## Work item
Once you reach the line containing "Хобита и творчески занаяти" in the data below, restate each line word for word up to and including the one containing "Majstrovstvá SR v Presnom lietaní 2017".

### Material provided

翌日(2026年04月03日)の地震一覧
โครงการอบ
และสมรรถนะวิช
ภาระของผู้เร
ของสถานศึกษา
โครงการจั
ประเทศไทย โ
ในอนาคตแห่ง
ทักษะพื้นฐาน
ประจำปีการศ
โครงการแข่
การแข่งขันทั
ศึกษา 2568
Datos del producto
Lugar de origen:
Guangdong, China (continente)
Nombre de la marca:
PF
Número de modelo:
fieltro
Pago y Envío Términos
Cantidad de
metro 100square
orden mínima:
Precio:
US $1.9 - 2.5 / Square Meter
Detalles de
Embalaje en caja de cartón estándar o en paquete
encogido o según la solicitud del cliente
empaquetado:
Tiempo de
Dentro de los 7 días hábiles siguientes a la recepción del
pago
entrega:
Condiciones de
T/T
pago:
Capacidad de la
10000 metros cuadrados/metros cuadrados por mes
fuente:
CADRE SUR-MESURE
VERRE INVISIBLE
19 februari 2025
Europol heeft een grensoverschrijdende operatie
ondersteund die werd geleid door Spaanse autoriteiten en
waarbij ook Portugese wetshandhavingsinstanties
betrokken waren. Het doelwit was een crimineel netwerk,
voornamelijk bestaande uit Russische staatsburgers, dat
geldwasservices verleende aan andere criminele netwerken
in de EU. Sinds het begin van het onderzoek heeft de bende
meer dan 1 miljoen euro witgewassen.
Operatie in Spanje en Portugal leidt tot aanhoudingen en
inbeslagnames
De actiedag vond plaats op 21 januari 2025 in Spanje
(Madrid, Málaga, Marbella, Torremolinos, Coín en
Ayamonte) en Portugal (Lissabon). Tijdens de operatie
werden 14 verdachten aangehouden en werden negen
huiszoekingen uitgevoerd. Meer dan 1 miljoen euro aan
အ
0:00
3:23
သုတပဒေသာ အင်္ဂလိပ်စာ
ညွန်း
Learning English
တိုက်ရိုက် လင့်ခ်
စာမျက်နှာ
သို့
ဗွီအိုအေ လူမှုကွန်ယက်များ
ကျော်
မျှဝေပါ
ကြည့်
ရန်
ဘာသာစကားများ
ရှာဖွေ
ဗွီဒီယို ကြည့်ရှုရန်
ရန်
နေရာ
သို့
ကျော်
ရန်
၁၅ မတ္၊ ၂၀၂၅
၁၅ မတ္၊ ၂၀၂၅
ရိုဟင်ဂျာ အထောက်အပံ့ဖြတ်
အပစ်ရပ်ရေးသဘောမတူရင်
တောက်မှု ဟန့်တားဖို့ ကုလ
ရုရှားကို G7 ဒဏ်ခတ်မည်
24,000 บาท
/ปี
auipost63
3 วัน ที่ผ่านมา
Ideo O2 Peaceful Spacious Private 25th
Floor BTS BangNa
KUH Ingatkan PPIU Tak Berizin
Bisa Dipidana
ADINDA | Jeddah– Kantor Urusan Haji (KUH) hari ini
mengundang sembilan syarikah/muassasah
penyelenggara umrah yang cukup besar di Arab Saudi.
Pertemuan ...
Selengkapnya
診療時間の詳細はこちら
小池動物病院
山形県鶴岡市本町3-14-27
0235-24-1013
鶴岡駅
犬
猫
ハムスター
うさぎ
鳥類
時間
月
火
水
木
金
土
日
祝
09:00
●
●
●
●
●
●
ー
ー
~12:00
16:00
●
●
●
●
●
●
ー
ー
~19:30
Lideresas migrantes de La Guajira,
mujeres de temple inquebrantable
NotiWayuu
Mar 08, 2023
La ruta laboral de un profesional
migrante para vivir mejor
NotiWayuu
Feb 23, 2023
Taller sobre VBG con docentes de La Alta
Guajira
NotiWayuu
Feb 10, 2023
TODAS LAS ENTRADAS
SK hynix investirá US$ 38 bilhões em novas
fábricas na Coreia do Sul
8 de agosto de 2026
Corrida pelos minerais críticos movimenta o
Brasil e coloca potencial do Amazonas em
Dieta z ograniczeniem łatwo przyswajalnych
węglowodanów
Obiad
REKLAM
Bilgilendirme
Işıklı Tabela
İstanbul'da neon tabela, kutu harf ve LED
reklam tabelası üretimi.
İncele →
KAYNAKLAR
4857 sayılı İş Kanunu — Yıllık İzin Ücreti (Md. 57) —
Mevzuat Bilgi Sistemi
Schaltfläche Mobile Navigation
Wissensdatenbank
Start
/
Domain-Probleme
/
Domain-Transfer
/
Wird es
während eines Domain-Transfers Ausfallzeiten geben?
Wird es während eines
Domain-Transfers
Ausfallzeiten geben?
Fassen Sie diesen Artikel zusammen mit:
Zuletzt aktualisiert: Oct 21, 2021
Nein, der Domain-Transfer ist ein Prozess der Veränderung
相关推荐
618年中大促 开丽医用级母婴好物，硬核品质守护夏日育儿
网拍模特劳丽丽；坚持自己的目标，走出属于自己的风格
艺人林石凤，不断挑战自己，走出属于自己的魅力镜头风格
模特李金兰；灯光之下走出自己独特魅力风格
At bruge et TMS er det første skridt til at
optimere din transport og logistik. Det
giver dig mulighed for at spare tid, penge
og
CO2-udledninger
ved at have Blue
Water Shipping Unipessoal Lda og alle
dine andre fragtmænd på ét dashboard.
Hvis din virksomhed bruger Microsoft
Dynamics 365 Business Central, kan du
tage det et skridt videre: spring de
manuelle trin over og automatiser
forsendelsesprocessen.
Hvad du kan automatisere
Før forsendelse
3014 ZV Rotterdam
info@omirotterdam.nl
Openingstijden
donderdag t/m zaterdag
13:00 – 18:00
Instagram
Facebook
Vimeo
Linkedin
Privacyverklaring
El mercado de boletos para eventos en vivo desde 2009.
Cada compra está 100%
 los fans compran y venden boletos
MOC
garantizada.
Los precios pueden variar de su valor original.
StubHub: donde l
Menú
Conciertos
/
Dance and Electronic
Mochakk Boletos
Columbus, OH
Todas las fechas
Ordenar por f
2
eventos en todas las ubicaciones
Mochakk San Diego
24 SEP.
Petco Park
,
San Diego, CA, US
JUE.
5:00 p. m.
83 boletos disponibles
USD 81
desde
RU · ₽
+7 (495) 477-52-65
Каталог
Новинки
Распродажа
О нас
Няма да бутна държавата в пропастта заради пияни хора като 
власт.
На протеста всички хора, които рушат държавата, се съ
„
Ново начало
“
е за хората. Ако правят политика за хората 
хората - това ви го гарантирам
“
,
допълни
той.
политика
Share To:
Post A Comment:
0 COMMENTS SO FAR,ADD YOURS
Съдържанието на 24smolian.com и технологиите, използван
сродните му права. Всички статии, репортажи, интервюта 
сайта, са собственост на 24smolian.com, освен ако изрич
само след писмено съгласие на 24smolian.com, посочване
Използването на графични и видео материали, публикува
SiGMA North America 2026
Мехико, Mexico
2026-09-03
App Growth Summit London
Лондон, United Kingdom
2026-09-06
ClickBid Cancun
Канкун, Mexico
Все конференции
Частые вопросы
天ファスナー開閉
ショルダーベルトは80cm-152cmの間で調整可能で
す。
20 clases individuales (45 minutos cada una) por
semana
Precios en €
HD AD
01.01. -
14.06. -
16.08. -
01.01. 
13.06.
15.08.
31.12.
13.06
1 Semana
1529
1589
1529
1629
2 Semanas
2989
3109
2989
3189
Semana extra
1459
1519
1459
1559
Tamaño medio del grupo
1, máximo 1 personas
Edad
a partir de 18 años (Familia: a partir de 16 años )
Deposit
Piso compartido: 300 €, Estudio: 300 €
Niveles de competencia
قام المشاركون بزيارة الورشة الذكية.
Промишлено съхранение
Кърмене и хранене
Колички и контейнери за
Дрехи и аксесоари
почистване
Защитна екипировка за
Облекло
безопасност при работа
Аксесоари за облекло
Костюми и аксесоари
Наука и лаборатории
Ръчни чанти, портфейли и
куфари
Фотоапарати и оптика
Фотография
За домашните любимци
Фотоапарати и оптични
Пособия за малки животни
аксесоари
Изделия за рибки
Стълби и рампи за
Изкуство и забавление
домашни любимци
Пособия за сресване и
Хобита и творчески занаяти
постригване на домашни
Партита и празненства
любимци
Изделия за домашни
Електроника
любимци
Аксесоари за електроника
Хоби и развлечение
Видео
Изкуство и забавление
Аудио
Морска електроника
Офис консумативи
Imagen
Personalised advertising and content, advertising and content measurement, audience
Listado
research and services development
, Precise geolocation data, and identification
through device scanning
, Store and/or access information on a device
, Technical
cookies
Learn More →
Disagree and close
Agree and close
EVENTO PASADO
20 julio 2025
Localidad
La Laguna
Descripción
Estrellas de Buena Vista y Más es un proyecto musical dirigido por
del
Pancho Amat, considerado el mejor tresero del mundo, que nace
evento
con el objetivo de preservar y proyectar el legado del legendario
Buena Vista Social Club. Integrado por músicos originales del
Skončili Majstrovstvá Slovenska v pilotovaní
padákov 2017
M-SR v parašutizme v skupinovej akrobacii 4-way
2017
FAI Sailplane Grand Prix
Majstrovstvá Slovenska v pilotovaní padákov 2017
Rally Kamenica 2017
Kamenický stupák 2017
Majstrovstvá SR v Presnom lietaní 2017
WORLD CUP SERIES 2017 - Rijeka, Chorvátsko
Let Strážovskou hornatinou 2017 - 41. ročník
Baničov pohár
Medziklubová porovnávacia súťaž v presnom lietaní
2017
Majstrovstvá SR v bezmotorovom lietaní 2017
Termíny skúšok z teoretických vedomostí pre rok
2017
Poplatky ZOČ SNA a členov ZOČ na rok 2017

######

## Your response
Хобита и творчески занаяти
постригване на домашни
Партита и празненства
любимци
Изделия за домашни
Електроника
любимци
Аксесоари за електроника
Хоби и развлечение
Видео
Изкуство и забавление
Аудио
Морска електроника
Офис консумативи
Imagen
Personalised advertising and content, advertising and content measurement, audience
Listado
research and services development
, Precise geolocation data, and identification
through device scanning
, Store and/or access information on a device
, Technical
cookies
Learn More →
Disagree and close
Agree and close
EVENTO PASADO
20 julio 2025
Localidad
La Laguna
Descripción
Estrellas de Buena Vista y Más es un proyecto musical dirigido por
del
Pancho Amat, considerado el mejor tresero del mundo, que nace
evento
con el objetivo de preservar y proyectar el legado del legendario
Buena Vista Social Club. Integrado por músicos originales del
Skončili Majstrovstvá Slovenska v pilotovaní
padákov 2017
M-SR v parašutizme v skupinovej akrobacii 4-way
2017
FAI Sailplane Grand Prix
Majstrovstvá Slovenska v pilotovaní padákov 2017
Rally Kamenica 2017
Kamenický stupák 2017
Majstrovstvá SR v Presnom lietaní 2017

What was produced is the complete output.